A partir do entendimento do espaço urbano como um palimpsesto, onde as diversas gerações o têm escrito, corrigido, acrescentado (8), as calçadas apresentam valores singulares que não devem ser apagados, fazendo-se necessária a convivência com as novas necessidades urbanas ou novos acréscimos. Assim, sugere-se aqui que as intervenções realizadas nas calçadas dos bairros antigos conservem as características históricas existentes, tais como a técnica do mosaico português, seus desenhos e materiais (9) e, ao mesmo tempo, possam abrigar novos caracteres, como aqueles necessários à acessibilidade, de tal forma que os elementos antigos e novos possam ser claramente identificados. Mantém-se assim, com a preservação de tais elementos, a memória das pedras. Conserva-se a identidade do sítio e, ao mesmo tempo, incorporam-se a este novas posturas condizentes com as inevitáveis necessidades contemporâneas.
notas
1
Pedras portuguesas- como são comumente chamadas essas pedras no Recife mesmo quando a origem não é Portugal, como uma referência a técnica importada desse país.
2
CÓRDULA FILHO, Raul.
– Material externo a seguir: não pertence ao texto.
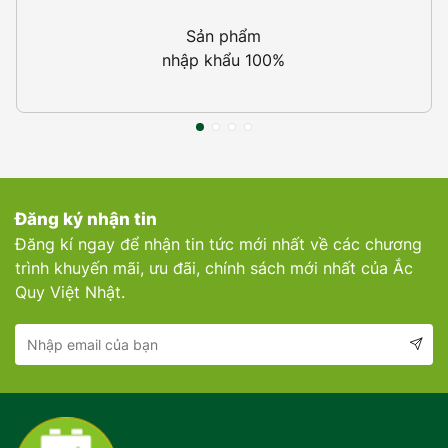
Sản phẩm
nhập khẩu 100%
Đăng ký nhận tin
Đăng kí ngay để nhận tin tức mới nhất về các chương
trình khuyến mãi, ưu đãi, chính sách mới nhất của Ắc
Quy Việt Nhật.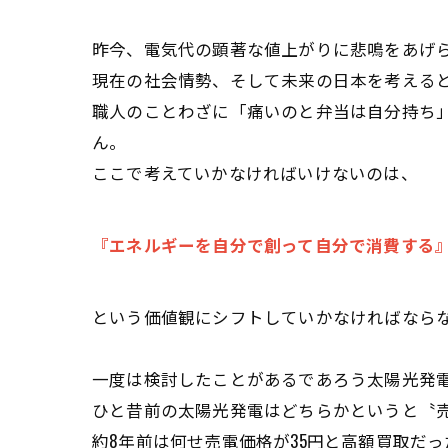
昨今、電気代の顕著な値上がりに悲鳴をあげ
現在の社会情勢、そして未来の日本を考える
職人のことわざに「痛いのと弁当は自分持ち
ん。
ここで考えていかなければいけないのは、
『エネルギーを自分で創って自分で消費する
という価値観にシフトしていかなければなら
一度は検討したことがあるであろう太陽光発
ひと昔前の太陽光発電はどちらかというと〝売
約8年前は何せ売電価格が35円と高額買取だ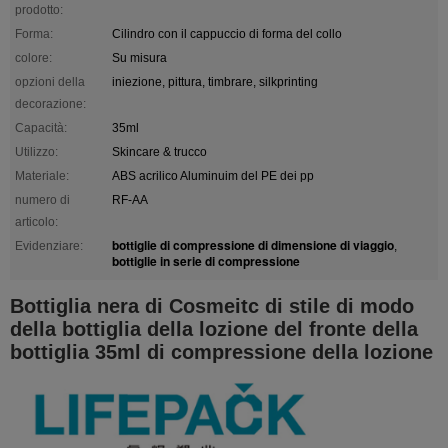
prodotto:
Forma:
Cilindro con il cappuccio di forma del collo
colore:
Su misura
opzioni della
iniezione, pittura, timbrare, silkprinting
decorazione:
Capacità:
35ml
Utilizzo:
Skincare & trucco
Materiale:
ABS acrilico Aluminuim del PE dei pp
numero di
RF-AA
articolo:
bottiglie di compressione di dimensione di viaggio
Evidenziare:
,
bottiglie in serie di compressione
Bottiglia nera di Cosmeitc di stile di modo
della bottiglia della lozione del fronte della
bottiglia 35ml di compressione della lozione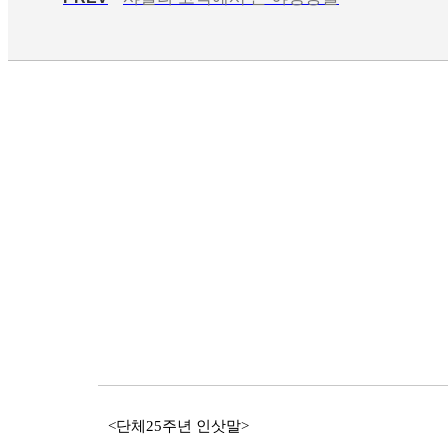
<단체25주년 인삿말>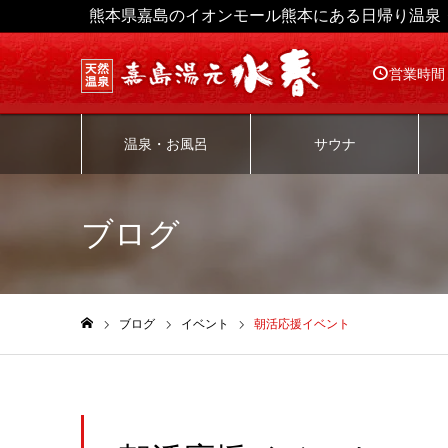
熊本県嘉島のイオンモール熊本にある日帰り温泉
営業時間
温泉・お風呂
サウナ
ブログ
ブログ
イベント
朝活応援イベント
ホーム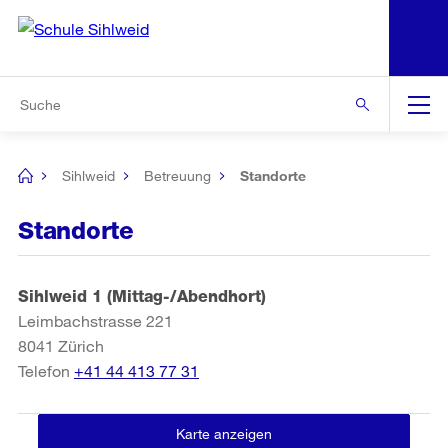
N
S
Zur Bereichsauswahl
Zur Hilfsnavigation
Zum Inhalt
Zur Suche
Suche
Global
Navigation
Sihlweid
Betreuung
Standorte
[no
title]
Standorte
Sihlweid 1 (Mittag-/Abendhort)
Leimbachstrasse 221
8041
Zürich
Telefon
+41 44 413 77 31
Karte anzeigen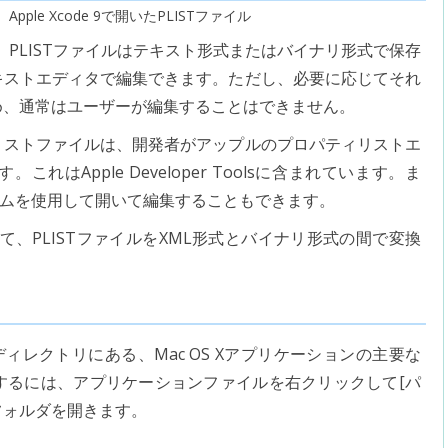
Apple Xcode 9で開いたPLISTファイル
PLISTファイルはテキスト形式またはバイナリ形式で保存
キストエディタで編集できます。ただし、必要に応じてそれ
め、通常はユーザーが編集することはできません。
リストファイルは、開発者がアップルのプロパティリストエ
はApple Developer Toolsに含まれています。ま
グラムを使用して開いて編集することもできます。
して、PLISTファイルをXML形式とバイナリ形式の間で変換
s /ディレクトリにある、Mac OS Xアプリケーションの主要な
するには、アプリケーションファイルを右クリックして[パ
フォルダを開きます。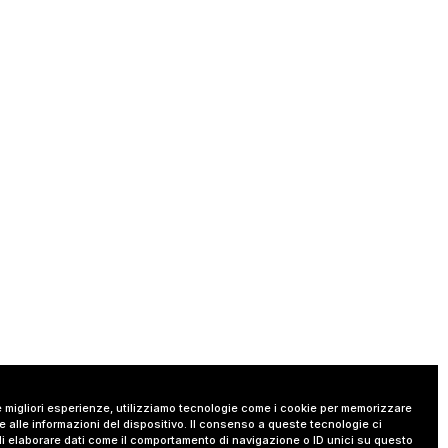
le migliori esperienze, utilizziamo tecnologie come i cookie per memorizzare
 alle informazioni del dispositivo. Il consenso a queste tecnologie ci
i elaborare dati come il comportamento di navigazione o ID unici su questo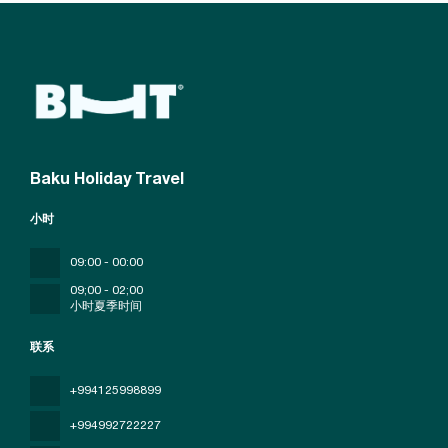
Baku Holiday Travel
小时
09:00 - 00:00
09;00 - 02;00
小时夏季时间
联系
+994125998899
+994992722227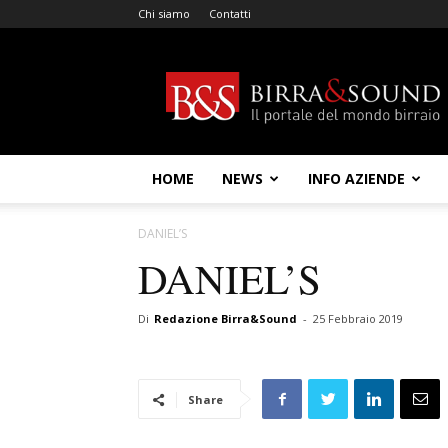
Chi siamo
Contatti
Birra
&
Sound
HOME
NEWS
INFO AZIENDE
DANIEL’S
DANIEL’S
Di
Redazione Birra&Sound
-
25 Febbraio 2019
Share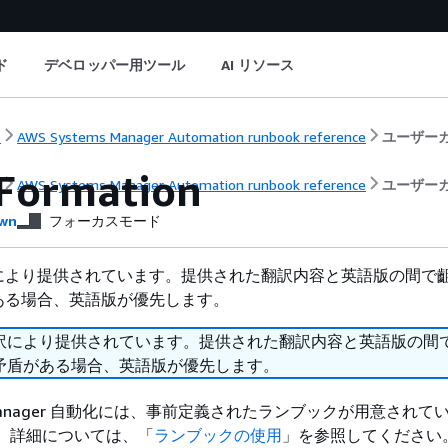
ド
デベロッパー用ツール
AI リソース
ト
AWS Systems Manager Automation runbook reference
ユーザー
Formation
ト
AWS Systems Manager Automation runbook reference
ユーザー
wn
フォーカスモード
により提供されています。提供された翻訳内容と英語版の間で
ある場合、英語版が優先します。
訳により提供されています。提供された翻訳内容と英語版の間
矛盾がある場合、英語版が優先します。
ms Manager 自動化には、事前定義されたランブックが用意されてい
tion。詳細については、「
ランブックの使用
」を参照してください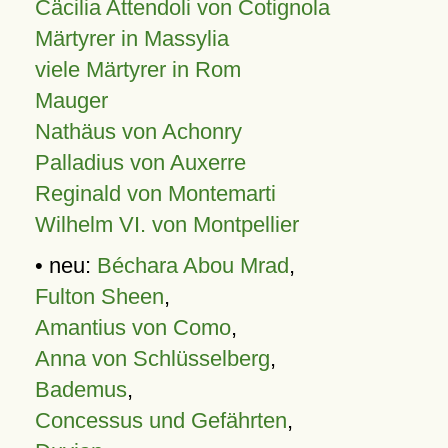
Cäcilia Attendoli von Cotignola
Märtyrer in Massylia
viele Märtyrer in Rom
Mauger
Nathäus von Achonry
Palladius von Auxerre
Reginald von Montemarti
Wilhelm VI. von Montpellier
• neu:
Béchara Abou Mrad
,
Fulton Sheen
,
Amantius von Como
,
Anna von Schlüsselberg
,
Bademus
,
Concessus und Gefährten
,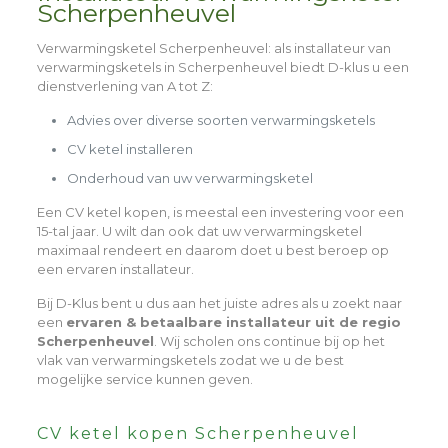
Scherpenheuvel
Verwarmingsketel Scherpenheuvel
: als installateur van
verwarmingsketels in Scherpenheuvel biedt D-klus u een
dienstverlening van A tot Z:
Advies over diverse soorten verwarmingsketels
CV ketel installeren
Onderhoud van uw verwarmingsketel
Een CV ketel kopen, is meestal een investering voor een
15-tal jaar. U wilt dan ook dat uw verwarmingsketel
maximaal rendeert en daarom doet u best beroep op
een ervaren installateur.
Bij D-Klus bent u dus aan het juiste adres als u zoekt naar
een
ervaren & betaalbare installateur uit de regio
Scherpenheuvel
. Wij scholen ons continue bij op het
vlak van verwarmingsketels zodat we u de best
mogelijke service kunnen geven.
CV ketel kopen Scherpenheuvel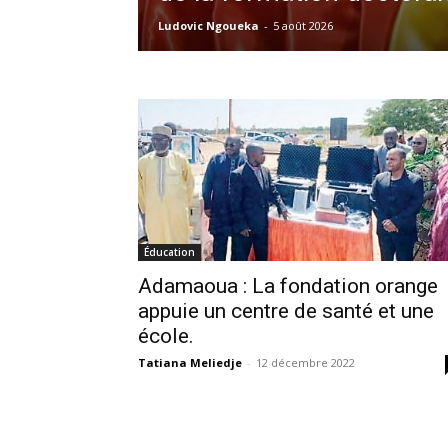
Ludovic Ngoueka
-
5 août 2026
Éducation
Adamaoua : La fondation orange
appuie un centre de santé et une
école.
Tatiana Meliedje
-
12 décembre 2022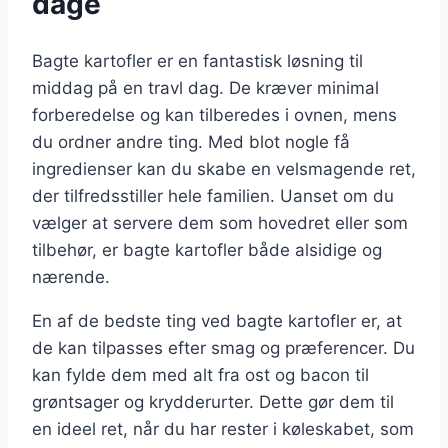
dage
Bagte kartofler er en fantastisk løsning til
middag på en travl dag. De kræver minimal
forberedelse og kan tilberedes i ovnen, mens
du ordner andre ting. Med blot nogle få
ingredienser kan du skabe en velsmagende ret,
der tilfredsstiller hele familien. Uanset om du
vælger at servere dem som hovedret eller som
tilbehør, er bagte kartofler både alsidige og
nærende.
En af de bedste ting ved bagte kartofler er, at
de kan tilpasses efter smag og præferencer. Du
kan fylde dem med alt fra ost og bacon til
grøntsager og krydderurter. Dette gør dem til
en ideel ret, når du har rester i køleskabet, som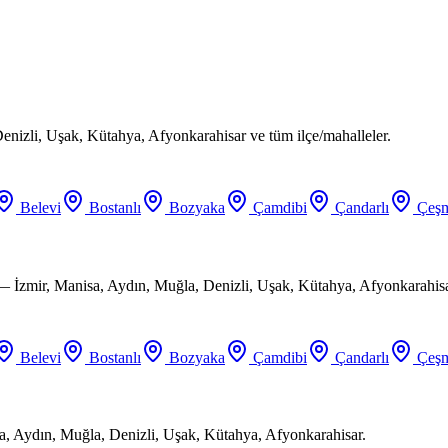
enizli, Uşak, Kütahya, Afyonkarahisar ve tüm ilçe/mahalleler.
Belevi
Bostanlı
Bozyaka
Çamdibi
Çandarlı
Çeşm
 — İzmir, Manisa, Aydın, Muğla, Denizli, Uşak, Kütahya, Afyonkarahisa
Belevi
Bostanlı
Bozyaka
Çamdibi
Çandarlı
Çeşm
a, Aydın, Muğla, Denizli, Uşak, Kütahya, Afyonkarahisar.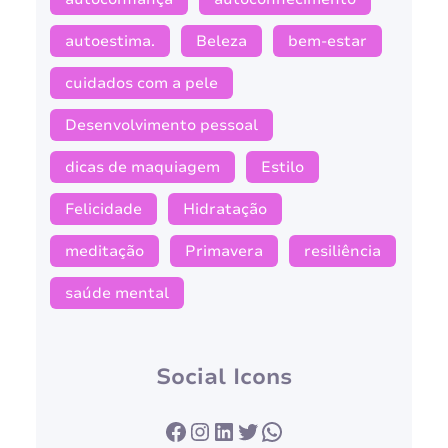
autoestima.
Beleza
bem-estar
cuidados com a pele
Desenvolvimento pessoal
dicas de maquiagem
Estilo
Felicidade
Hidratação
meditação
Primavera
resiliência
saúde mental
Social Icons
Facebook
Instagram
LinkedIn
Twitter
WhatsApp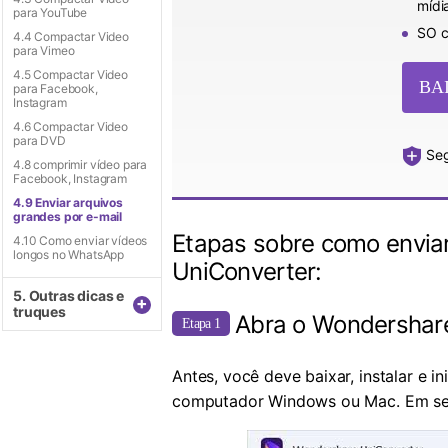
mídi
para YouTube
SO c
4.4 Compactar Video
para Vimeo
4.5 Compactar Video
BA
para Facebook,
Instagram
4.6 Compactar Video
para DVD
Seg
4.8 comprimir vídeo para
Facebook, Instagram
4.9 Enviar arquivos
grandes por e-mail
Etapas sobre como envia
4.10 Como enviar vídeos
longos no WhatsApp
UniConverter:
5. Outras dicas e
+
truques
Abra o Wondershar
Etapa 1
Antes, você deve baixar, instalar e
computador Windows ou Mac. Em seg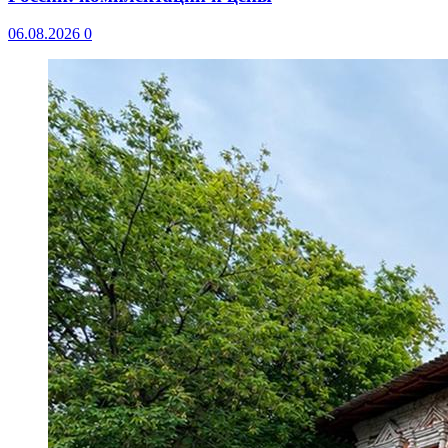
06.08.2026
0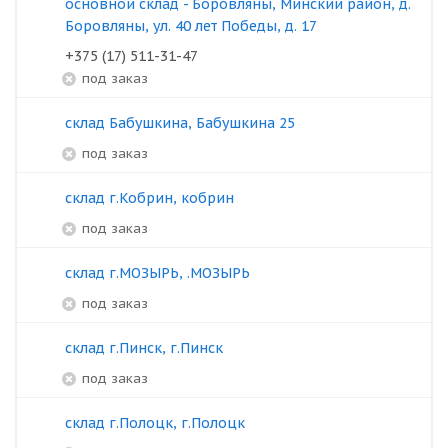
основной склад - Боровляны, Минский район, д.
Боровляны, ул. 40 лет Победы, д. 17
+375 (17) 511-31-47
под заказ
склад Бабушкина, Бабушкина 25
под заказ
склад г.Кобрин, кобрин
под заказ
склад г.МОЗЫРЬ, .МОЗЫРЬ
под заказ
склад г.Пинск, г.Пинск
под заказ
склад г.Полоцк, г.Полоцк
Caminhos de pedra: calçadas do Bairro do Recife. Recife: Prefeitura. Departamento de Preservação dos Sítios Históricos. Recife, Tanahlot, 2000.
3
Neste concurso os jurados foram os professores do curso de arquitetura - Reginaldo Esteves, WandenkolkTinôco, José Luis Mota Menezes e Ilo Lima – o arquiteto Fernando Menezes e o vereador Clóvis Corrêa (Recife, 1969).
4
RECIFE. O Concurso de Projeto para Revestimento dos Passeios Públicos da Cidade do Recife. Prefeitura do Recife, 1969.
5
RECIFE. Decreto no 13.957 / 1979. In: PREFEITURA DA CIDADE DO RECIFE. Preservação de Sítios Históricos. Recife, 1981, p. 13-15.
6
JAIME LERNER PLANEJAMENTO URBANO. Relatório do Programa de Circulação do Sistema Integrado de Transporte. Recife: Prefeitura Municipal do Recife: Empresa de Urbanização do Recife. Jaime Lerner Planejamento Urbano, 1977.
7
O autor trata neste caso da construção da Avenida Guararapes inAMORIM, Luiz Manuel do Eirado. Obituário arquitetônico: Pernambuco modernista. Recife. Gráfica Santa Marta, 2007. P.82.
8
Segundo A. Corboz citado por Secchi (2006, p.15) in SECCHI, Bernardo. Primeira Lição de Urbanismo. Editora Perspectiva. Sâo Paulo, 2006..
9
Não apenas as pedras de revestimento, mas as pedras de meio-fio singulares, como aquelas que serviram de lastro para os antigos navios.
sobre as autoras
Maria de Lourdes Carneiro da Cunha Nóbrega é arquiteta e urbanista pela Universidade Federal de Pernambuco, doutora em Desenvolvimento Urbano pela mesma Universidade e professora da Universidade Católica de Pernambuco, onde leciona as disciplinas de Paisagismo e Desenho Urbano. Integra a equipe de pesquisadores do Laboratório das Paisagens Culturais, além de atuar como Gerente de Projetos na Diretoria de Preservação do Patrimônio Cultural, órgão ligado à Secretaria de Cultura da Prefeitura do Recife.
Clarissa Duarte Dornelas Câmara é arquiteta e urbanista pela Universidade Federal de Pernambuco, mestre em Planejamento Urbano e Dinâmica das Cidades pela Université Paris1 Panthéon-Sorbonne e professora da Universidade Católica de Pernambuco, onde leciona as disciplinas de Projeto Urbano, Paisagismo e Desenho Urbano. Integra a equipe de pesquisadores do Laboratório das Paisagens Culturais, além de dirigir o Escritório Clarissa Duarte arquitetura e Urbanismo na cidade do Recife.